__Task statement__
Give the data again exactly, stopping after the "объявлений Израиля" line.
──────── Data for analysis ────────
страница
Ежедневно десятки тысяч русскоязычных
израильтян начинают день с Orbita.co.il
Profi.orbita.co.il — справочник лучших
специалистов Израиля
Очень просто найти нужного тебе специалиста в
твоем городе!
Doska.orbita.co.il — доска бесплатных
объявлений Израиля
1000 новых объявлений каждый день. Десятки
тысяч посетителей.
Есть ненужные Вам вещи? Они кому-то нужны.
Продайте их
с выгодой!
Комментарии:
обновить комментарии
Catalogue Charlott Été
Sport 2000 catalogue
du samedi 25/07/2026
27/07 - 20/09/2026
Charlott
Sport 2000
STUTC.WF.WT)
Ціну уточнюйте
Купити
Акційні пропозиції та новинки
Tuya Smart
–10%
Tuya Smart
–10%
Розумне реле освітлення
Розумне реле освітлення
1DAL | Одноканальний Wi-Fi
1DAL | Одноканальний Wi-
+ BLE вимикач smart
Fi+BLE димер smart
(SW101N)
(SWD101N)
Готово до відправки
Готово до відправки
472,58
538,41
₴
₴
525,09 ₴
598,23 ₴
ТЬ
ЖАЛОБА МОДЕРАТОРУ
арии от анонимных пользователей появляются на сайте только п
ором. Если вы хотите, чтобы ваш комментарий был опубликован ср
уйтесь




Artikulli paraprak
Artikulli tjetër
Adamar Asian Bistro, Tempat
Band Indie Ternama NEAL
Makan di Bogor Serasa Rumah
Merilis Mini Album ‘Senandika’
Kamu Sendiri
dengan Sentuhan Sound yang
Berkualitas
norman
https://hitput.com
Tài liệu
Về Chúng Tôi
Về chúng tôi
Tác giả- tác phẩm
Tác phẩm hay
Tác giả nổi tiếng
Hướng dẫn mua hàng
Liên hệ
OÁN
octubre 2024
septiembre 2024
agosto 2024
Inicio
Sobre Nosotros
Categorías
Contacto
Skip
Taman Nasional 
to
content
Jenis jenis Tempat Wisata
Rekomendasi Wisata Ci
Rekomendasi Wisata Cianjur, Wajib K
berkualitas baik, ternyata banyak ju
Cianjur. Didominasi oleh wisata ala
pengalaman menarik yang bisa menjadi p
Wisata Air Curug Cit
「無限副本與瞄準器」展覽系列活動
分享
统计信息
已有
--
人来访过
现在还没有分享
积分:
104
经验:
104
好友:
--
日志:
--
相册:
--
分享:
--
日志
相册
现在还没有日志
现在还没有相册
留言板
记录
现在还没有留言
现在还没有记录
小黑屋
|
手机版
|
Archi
────────
__Output of the task__
страница
Ежедневно десятки тысяч русскоязычных
израильтян начинают день с Orbita.co.il
Profi.orbita.co.il — справочник лучших
специалистов Израиля
Очень просто найти нужного тебе специалиста в
твоем городе!
Doska.orbita.co.il — доска бесплатных
объявлений Израиля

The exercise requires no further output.